Its three-passenger bench seats recline in a one-third/two-thirds split, while the captain’s chairs do so individually and include adjustable armrests on either side.

As mentioned earlier in the review, the only downside compared with Mercedes’ V-Class and VW’s Caravelle is that the third row seats are restricted by how far they can be slid back, meaning taller passengers’ legs could be closer than they may desire.

Interior space is identical whether you go for the shorter M or the longer L length Vivaro Life.

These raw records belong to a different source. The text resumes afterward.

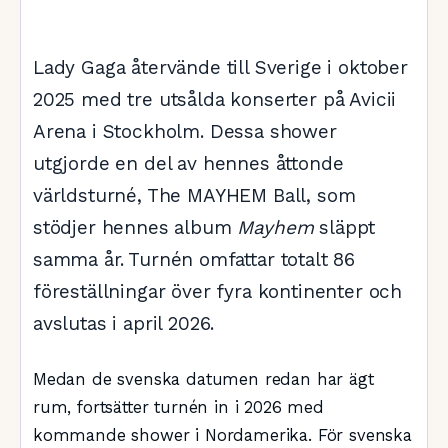
Lady Gaga återvände till Sverige i oktober
2025 med tre utsålda konserter på Avicii
Arena i Stockholm. Dessa shower
utgjorde en del av hennes åttonde
världsturné, The MAYHEM Ball, som
stödjer hennes album
Mayhem
släppt
samma år. Turnén omfattar totalt 86
föreställningar över fyra kontinenter och
avslutas i april 2026.
Medan de svenska datumen redan har ägt
rum, fortsätter turnén in i 2026 med
kommande shower i Nordamerika. För svenska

Other advantages of the Elite trim over the entry-level Edition are the glazed roof panel over the middle-row seats, very dark-tinted privacy glass on the rear side and tailgate windows and separate climate control and roof-mounted vents for those in the back. Even on baking summer days the interior soon chills.

Those up front in the Elite aren’t forgotten either, with dual-zone climate control and electrical adjustment of the seats with an incorporated massage function. Oddly, there’s no memory function to retain the settings for different drivers.

Ride quality leaves room for improvement

At slower speeds and on smooth sections of dual carriageways and motorways, the Vivaro Life is fairly compliant, with all but the sharpest of road ruts and imperfections dealt with effectively.

Where it falls down is on windier, undulating A- and B-roads, where the rear suspension in particular struggles to dampen out movement, resulting in poor body control and the whole car bouncing along, sometimes accompanied by a metallic knocking noise from the back end.

Inevitably this is worse when there are no passengers sat in the back, but even with seven or more people on board the characteristic remains noticeable. Vauxhall doesn’t offer the option of adaptive suspension either to counter this behaviour.

Noise is amplified inside the cabin

Vans aren’t the last word in hushed progress, but whereas some of the Vauxhall’s rivals have significantly increased levels of sound-deadening material and laminated side windows, the Vivaro Life doesn’t.

Consequently, there’s a lot of engine noise echoing around the interior under hard acceleration, plus tyre noise and wind rush from around the windscreen pillars that also acts as a background aural irritant.